この作品集での年代としては長編『ノーストリリア』のそれをまたいでいるので、久しぶりに『ノーストリリア』も読み返そうかな。
さて、最終巻にあたる『三惑星の探求』はいつ出るかわからないけれど、これまで未訳であったものも収録されるので、気長に待ちたいですな。
2016-06-14
The Kinks / Everybody's In Show-Biz
「Everybody's In Show-Biz」(1972年)のレガシー・エディションが出ました。ディスク1はオリジナルを2in1で収録、ディスク2は未発表のものなどで固められています。
キンクスのRCA~Arista時代のカタログはVelvelから出たSACDハイブリッド盤で揃えていたのですが、「Everybody's In Show-Biz」についてはボーナストラックが入った代わりに本編が微妙に削られてしまっていました。
そういうこともあって、待望のリイシューです。
といっても正直、この作品にはどうも中途半端という印象があるのです。
アナログ1枚目に当たるスタジオ録音は後の演劇的なものへの過渡期といった感じ。収録曲では "Sitting In My Hotel" と "Celluloid Heroes" のふたつのスロウが抜きん出ていい。また、管楽器の使い方など意外にカラフルなところが見られるし、カントリーやR&Bに加えて "Supersonic Rocket Ship” のカリプソ風味などバラエティには富んでいる。"Hot Potatoes" やデイヴ作の " You Don't Know My Name" はロニー・レイン&スリム・チャンスのような味わいがある。その一方で、わかりやすいポップソングが見当たらず、全体としてとらえるとやや地味なのは否めない。
さらに、2枚目のライヴがいまひとつなのだな。編集にはぶつ切りのところが多く、雰囲気が持続しないようで、あまり気持ちよくない。ライヴ盤というより、既存曲を新たなアレンジで聴かせて、当時のキンクスの方向性をはっきり示すという趣旨だったのもしれないが。
今回のディスク2には13曲のライヴと未発表トラック4曲が収録されています。
ライヴのほうはオリジナルに収録されたものの前日の演奏なのですが、今まで抱えていた不満がかなり解消された思いです。ミックスは分離よく聴きやすいし、曲間のつなぎも自然で、ひとつのショウとしての流れを楽しめるものになっていますよ。
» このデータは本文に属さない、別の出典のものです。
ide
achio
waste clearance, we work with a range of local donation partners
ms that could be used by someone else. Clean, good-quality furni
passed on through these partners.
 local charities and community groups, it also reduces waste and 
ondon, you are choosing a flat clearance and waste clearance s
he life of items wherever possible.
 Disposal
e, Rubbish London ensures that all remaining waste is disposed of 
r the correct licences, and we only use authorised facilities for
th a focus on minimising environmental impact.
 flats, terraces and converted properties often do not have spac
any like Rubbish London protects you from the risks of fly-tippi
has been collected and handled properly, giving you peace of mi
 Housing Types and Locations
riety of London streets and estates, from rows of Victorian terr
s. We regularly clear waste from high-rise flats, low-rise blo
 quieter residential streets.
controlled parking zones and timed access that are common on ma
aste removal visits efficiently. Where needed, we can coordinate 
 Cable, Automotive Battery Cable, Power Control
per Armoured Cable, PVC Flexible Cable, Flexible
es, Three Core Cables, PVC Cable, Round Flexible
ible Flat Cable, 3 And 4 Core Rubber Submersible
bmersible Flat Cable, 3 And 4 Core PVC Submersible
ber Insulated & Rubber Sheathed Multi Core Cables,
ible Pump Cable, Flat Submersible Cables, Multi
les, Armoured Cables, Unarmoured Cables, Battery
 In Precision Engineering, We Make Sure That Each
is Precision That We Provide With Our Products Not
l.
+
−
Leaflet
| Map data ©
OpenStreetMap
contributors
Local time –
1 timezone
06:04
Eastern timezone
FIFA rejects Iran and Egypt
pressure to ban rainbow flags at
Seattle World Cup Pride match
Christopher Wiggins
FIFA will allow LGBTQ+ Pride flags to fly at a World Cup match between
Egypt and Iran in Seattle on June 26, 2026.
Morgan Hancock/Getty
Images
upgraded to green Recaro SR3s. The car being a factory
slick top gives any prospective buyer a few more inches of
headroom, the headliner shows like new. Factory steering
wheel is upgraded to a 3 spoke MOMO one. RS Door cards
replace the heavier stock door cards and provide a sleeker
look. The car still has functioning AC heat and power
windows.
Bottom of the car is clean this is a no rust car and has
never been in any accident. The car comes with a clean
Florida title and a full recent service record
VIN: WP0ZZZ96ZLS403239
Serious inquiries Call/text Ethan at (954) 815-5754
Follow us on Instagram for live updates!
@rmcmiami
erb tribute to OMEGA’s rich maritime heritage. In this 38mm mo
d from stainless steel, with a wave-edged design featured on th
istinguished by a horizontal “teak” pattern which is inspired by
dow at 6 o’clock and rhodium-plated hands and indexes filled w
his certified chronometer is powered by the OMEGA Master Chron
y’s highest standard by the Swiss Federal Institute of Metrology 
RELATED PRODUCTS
一方、スタジオ録音の中では未発表曲の「History」がなかなかの佳曲で、あまりいじりまわしていないアレンジもいい塩梅でありますね。
2016-06-08
The Move / Something Else From The Move
1968年のライヴ盤、英Esotericからのリイシューです。
元々は5曲入りのEPで、ミックスはモノラルでした。当時の技術的な問題からか、録音されたボーカルの音量が安定しておらず、曲によってはスタジオで歌い直されたそう。
2008年に出たボックスセットではこのときの録音から新たに12曲がステレオ・ミックスで収録され、差し替えがあったボーカルパートも元のものに戻されました。
今回リリースされたのはボックスセットで登場したステレオ12曲に、オリジナルEP全曲を加えたものであって、初登場となる音源はありません。ですが、EPからの曲はオリジナル・モノラル・マスターからの新規リマスターとなっています。
改めて聴いてみて、音質は置いて、この時代のライヴ録音としてはバランスがいいほうだとは思いました。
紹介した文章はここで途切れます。